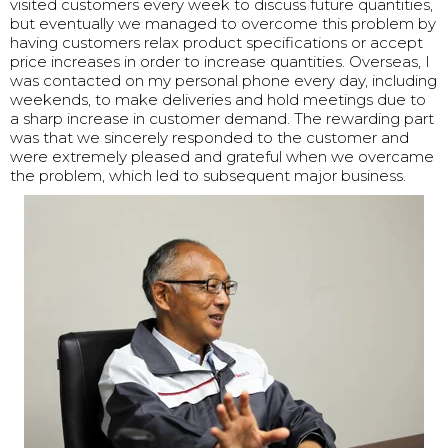
visited customers every week to discuss future quantities,
but eventually we managed to overcome this problem by
having customers relax product specifications or accept
price increases in order to increase quantities. Overseas, I
was contacted on my personal phone every day, including
weekends, to make deliveries and hold meetings due to
a sharp increase in customer demand. The rewarding part
was that we sincerely responded to the customer and
were extremely pleased and grateful when we overcame
the problem, which led to subsequent major business.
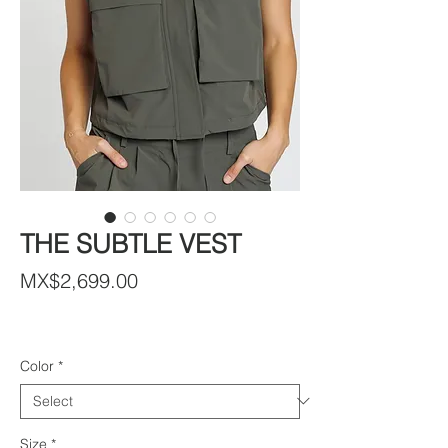
THE SUBTLE VEST
Price
MX$2,699.00
Color
*
Size
*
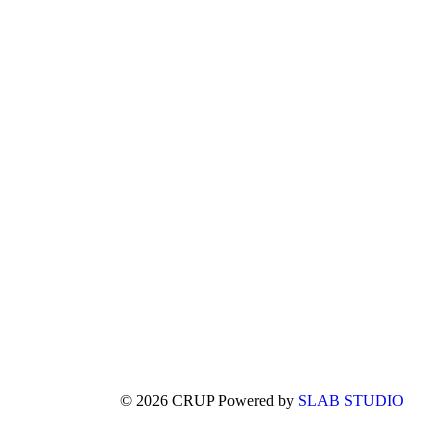
© 2026 CRUP Powered by
SLAB STUDIO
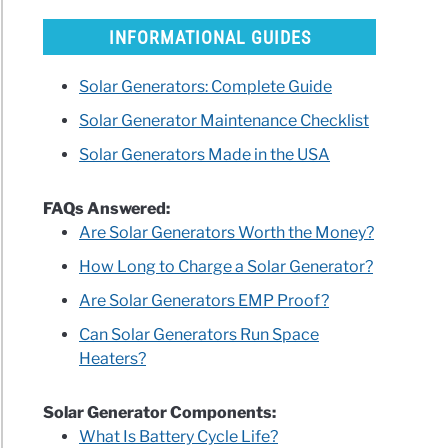
INFORMATIONAL GUIDES
Solar Generators: Complete Guide
ican
Solar Generator Maintenance Checklist
ds
Solar Generators Made in the USA
ls
FAQs Answered:
rator
Are Solar Generators Worth the Money?
How Long to Charge a Solar Generator?
ry
Are Solar Generators EMP Proof?
h
Can Solar Generators Run Space
Heaters?
?
Solar Generator Components:
What Is Battery Cycle Life?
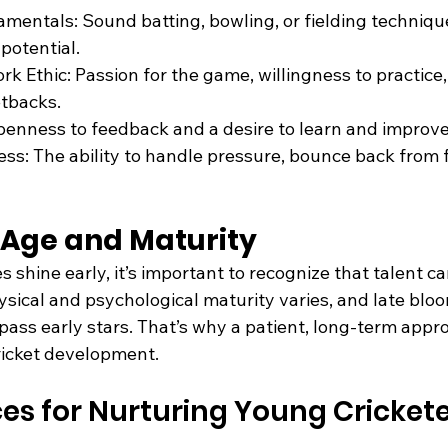
mentals: Sound batting, bowling, or fielding techniq
potential.
k Ethic: Passion for the game, willingness to practice,
etbacks.
penness to feedback and a desire to learn and improve
s: The ability to handle pressure, bounce back from f
f Age and Maturity
 shine early, it’s important to recognize that talent c
ysical and psychological maturity varies, and late blo
pass early stars. That’s why a patient, long-term appro
cricket development.
ces for Nurturing Young Cricket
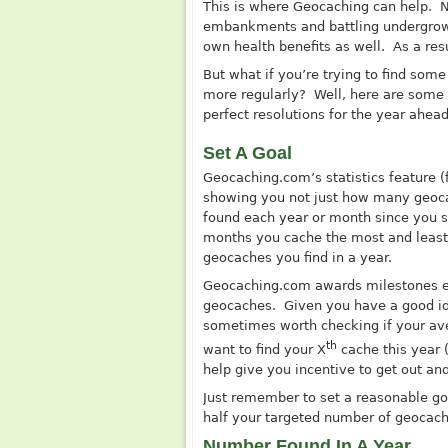
This is where Geocaching can help. No
embankments and battling undergrowth
own health benefits as well. As a res
But what if you’re trying to find som
more regularly? Well, here are some
perfect resolutions for the year ahead
Set A Goal
Geocaching.com’s
statistics feature (
showing you not just how many geoca
found each year or month since you st
months you cache the most and least.
geocaches you find in a year.
Geocaching.com
awards milestones e
geocaches. Given you have a good ide
sometimes worth checking if your av
th
want to find your X
cache this year 
help give you incentive to get out an
Just remember to set a reasonable goa
half your targeted number of geocaches
Number Found In A Year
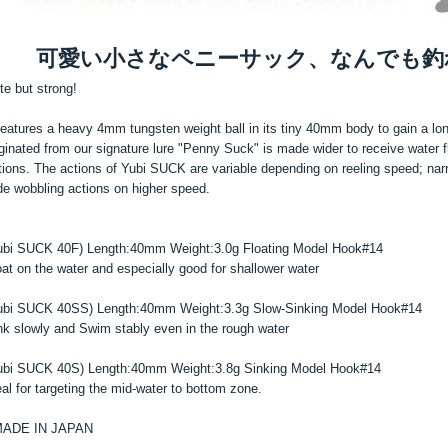
可愛い小さなペニーサック、なんでも釣
te but strong!
 features a heavy 4mm tungsten weight ball in its tiny 40mm body to gain a lon
iginated from our signature lure "Penny Suck" is made wider to receive water
tions. The actions of Yubi SUCK are variable depending on reeling speed; nar
de wobbling actions on higher speed.
ubi SUCK 40F) Length:40mm Weight:3.0g Floating Model Hook#14
oat on the water and especially good for shallower water
ubi SUCK 40SS) Length:40mm Weight:3.3g Slow-Sinking Model Hook#14
nk slowly and Swim stably even in the rough water
ubi SUCK 40S) Length:40mm Weight:3.8g Sinking Model Hook#14
eal for targeting the mid-water to bottom zone.
ADE IN JAPAN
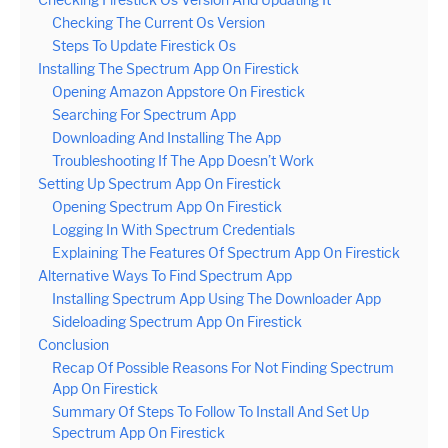
Checking The Current Os Version
Steps To Update Firestick Os
Installing The Spectrum App On Firestick
Opening Amazon Appstore On Firestick
Searching For Spectrum App
Downloading And Installing The App
Troubleshooting If The App Doesn’t Work
Setting Up Spectrum App On Firestick
Opening Spectrum App On Firestick
Logging In With Spectrum Credentials
Explaining The Features Of Spectrum App On Firestick
Alternative Ways To Find Spectrum App
Installing Spectrum App Using The Downloader App
Sideloading Spectrum App On Firestick
Conclusion
Recap Of Possible Reasons For Not Finding Spectrum
App On Firestick
Summary Of Steps To Follow To Install And Set Up
Spectrum App On Firestick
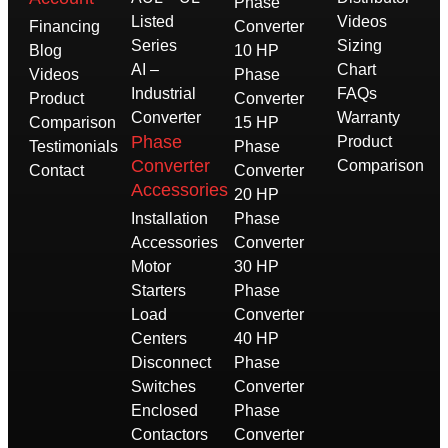
Phase
Listed
Videos
Financing
Converter
Series
Sizing
Blog
10 HP
AI –
Chart
Videos
Phase
Industrial
FAQs
Product
Converter
Converter
Warranty
Comparison
15 HP
Phase
Product
Testimonials
Phase
Converter
Comparison
Contact
Converter
Accessories
20 HP
Installation
Phase
Accessories
Converter
Motor
30 HP
Starters
Phase
Load
Converter
Centers
40 HP
Disconnect
Phase
Switches
Converter
Enclosed
Phase
Contactors
Converter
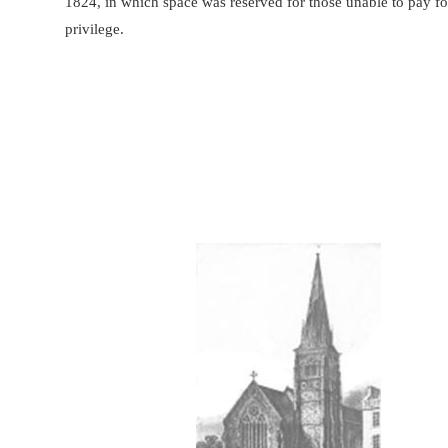
1824, in which space was reserved for those unable to pay fo
privilege.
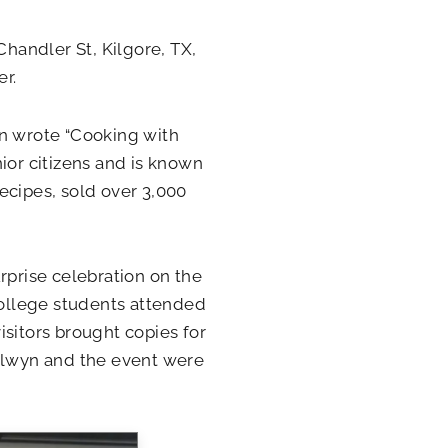
Chandler St, Kilgore, TX,
r.
n wrote “Cooking with
ior citizens and is known
ecipes, sold over 3,000
rprise celebration on the
ollege students attended
isitors brought copies for
 Elwyn and the event were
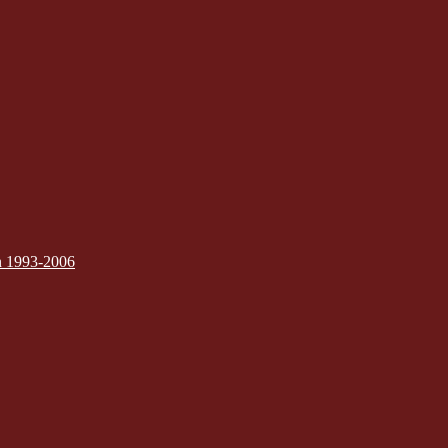
on 1993-2006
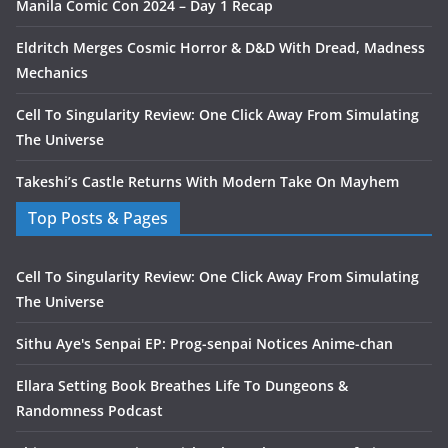
Manila Comic Con 2024 – Day 1 Recap
Eldritch Merges Cosmic Horror & D&D With Dread, Madness
Mechanics
Cell To Singularity Review: One Click Away From Simulating
The Universe
Takeshi’s Castle Returns With Modern Take On Mayhem
Top Posts & Pages
Cell To Singularity Review: One Click Away From Simulating
The Universe
Sithu Aye's Senpai EP: Prog-senpai Notices Anime-chan
Ellara Setting Book Breathes Life To Dungeons &
Randomness Podcast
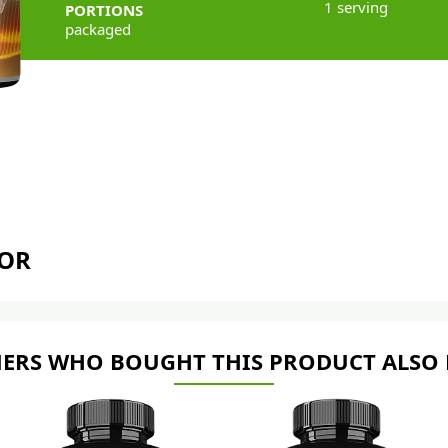
1 serving
PORTIONS
packaged
TOR
ERS WHO BOUGHT THIS PRODUCT ALSO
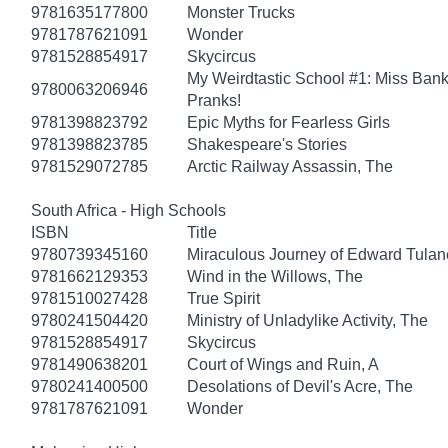
9781635177800
Monster Trucks
9781787621091
Wonder
9781528854917
Skycircus
My Weirdtastic School #1: Miss Banks
9780063206946
Pranks!
9781398823792
Epic Myths for Fearless Girls
9781398823785
Shakespeare's Stories
9781529072785
Arctic Railway Assassin, The
South Africa - High Schools
ISBN
Title
9780739345160
Miraculous Journey of Edward Tulan
9781662129353
Wind in the Willows, The
9781510027428
True Spirit
9780241504420
Ministry of Unladylike Activity, The
9781528854917
Skycircus
9781490638201
Court of Wings and Ruin, A
9780241400500
Desolations of Devil's Acre, The
9781787621091
Wonder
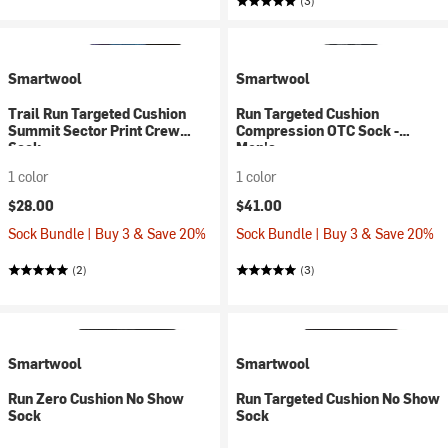
(3)
Smartwool
Smartwool
Trail Run Targeted Cushion
Run Targeted Cushion
Summit Sector Print Crew
Compression OTC Sock -
Sock
Men's
1 color
1 color
$28.00
$41.00
Sock Bundle | Buy 3 & Save 20%
Sock Bundle | Buy 3 & Save 20%
(2)
(3)
Smartwool
Smartwool
Run Zero Cushion No Show
Run Targeted Cushion No Show
Sock
Sock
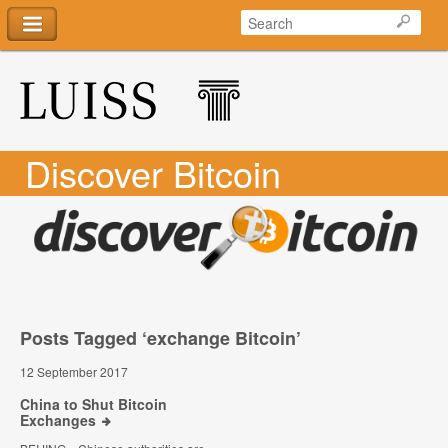
Discover Bitcoin
Posts Tagged ‘exchange Bitcoin’
12 September 2017
China to Shut Bitcoin
Exchanges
------------------------
## [Exercise objective]
Find the lines in the records that contain the word "Firestick", then copy every one of them.

## [Task result]
Steps To Update Firestick Os
Installing The Spectrum App On Firestick
Opening Amazon Appstore On Firestick
Setting Up Spectrum App On Firestick
Opening Spectrum App On Firestick
Explaining The Features Of Spectrum App On Firestick
Sideloading Spectrum App On Firestick
App On Firestick
Spectrum App On Firestick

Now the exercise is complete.